■ **Work task**
State how many lines in the listing below hold the string "Standort"; nothing else is wanted.

■ **Input records**
====

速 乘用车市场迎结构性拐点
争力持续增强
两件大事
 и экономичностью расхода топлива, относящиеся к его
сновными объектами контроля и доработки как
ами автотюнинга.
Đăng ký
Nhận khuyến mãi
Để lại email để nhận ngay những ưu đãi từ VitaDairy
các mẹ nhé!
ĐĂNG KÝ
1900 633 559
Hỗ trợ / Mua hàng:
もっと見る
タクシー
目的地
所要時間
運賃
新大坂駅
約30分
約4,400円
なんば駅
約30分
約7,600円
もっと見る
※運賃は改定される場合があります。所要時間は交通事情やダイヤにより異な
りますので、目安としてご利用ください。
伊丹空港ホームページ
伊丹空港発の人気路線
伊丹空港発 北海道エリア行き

====

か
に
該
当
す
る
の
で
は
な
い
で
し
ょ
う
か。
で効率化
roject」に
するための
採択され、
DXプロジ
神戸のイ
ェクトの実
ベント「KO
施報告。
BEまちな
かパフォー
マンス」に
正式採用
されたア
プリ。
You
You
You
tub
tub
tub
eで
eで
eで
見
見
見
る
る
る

====

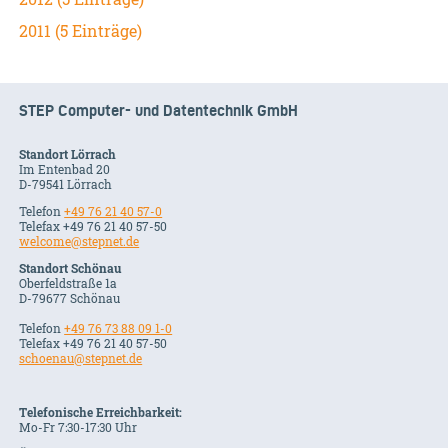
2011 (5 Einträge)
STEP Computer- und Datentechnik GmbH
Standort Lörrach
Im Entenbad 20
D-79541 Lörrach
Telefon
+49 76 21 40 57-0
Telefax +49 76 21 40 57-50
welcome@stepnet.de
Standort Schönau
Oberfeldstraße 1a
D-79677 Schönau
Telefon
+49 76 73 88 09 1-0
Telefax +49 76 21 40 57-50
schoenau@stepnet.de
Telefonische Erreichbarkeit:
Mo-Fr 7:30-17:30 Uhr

====

■ **Your solution**
2